TASK →
In the data that follows, find the line with "Home (113, 194)"; transcribe it, every later line up to the one with "About Le Wagon (36, 2416)", and that line as well, exactly and with no others.

MATERIAL FOR THIS TASK →
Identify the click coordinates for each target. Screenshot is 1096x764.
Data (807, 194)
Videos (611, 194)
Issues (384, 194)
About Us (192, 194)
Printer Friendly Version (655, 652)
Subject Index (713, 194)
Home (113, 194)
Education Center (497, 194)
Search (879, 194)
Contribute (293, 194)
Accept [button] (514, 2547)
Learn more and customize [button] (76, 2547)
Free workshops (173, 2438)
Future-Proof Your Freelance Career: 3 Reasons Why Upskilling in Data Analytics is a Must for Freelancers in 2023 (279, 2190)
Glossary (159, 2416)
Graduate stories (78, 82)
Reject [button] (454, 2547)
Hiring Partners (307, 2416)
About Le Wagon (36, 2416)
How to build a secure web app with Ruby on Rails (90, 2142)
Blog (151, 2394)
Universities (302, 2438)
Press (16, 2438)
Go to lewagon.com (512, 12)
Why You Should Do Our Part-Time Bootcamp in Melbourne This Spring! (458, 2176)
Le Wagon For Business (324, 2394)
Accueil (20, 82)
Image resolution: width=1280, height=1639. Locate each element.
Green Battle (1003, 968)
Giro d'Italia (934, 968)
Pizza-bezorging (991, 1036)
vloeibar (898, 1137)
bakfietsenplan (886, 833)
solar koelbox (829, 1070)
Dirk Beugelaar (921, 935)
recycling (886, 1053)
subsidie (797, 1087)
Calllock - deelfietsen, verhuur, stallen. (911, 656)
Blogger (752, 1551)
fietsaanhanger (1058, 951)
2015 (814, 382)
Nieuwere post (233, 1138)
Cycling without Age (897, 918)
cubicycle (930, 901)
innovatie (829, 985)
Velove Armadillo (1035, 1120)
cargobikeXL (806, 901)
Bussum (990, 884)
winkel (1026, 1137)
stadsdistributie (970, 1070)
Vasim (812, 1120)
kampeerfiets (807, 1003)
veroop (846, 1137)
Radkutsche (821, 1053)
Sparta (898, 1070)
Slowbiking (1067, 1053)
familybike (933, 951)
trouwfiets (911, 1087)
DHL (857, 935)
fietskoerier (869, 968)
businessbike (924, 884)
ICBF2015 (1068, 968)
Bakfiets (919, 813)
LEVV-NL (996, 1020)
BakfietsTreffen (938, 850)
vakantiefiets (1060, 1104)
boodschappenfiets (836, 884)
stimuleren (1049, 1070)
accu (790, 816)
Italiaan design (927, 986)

WRITTEN RESPONSE →
Home (113, 194)
Education Center (497, 194)
Search (879, 194)
Contribute (293, 194)
Accept [button] (514, 2547)
Learn more and customize [button] (76, 2547)
Free workshops (173, 2438)
Future-Proof Your Freelance Career: 3 Reasons Why Upskilling in Data Analytics is a Must for Freelancers in 2023 (279, 2190)
Glossary (159, 2416)
Graduate stories (78, 82)
Reject [button] (454, 2547)
Hiring Partners (307, 2416)
About Le Wagon (36, 2416)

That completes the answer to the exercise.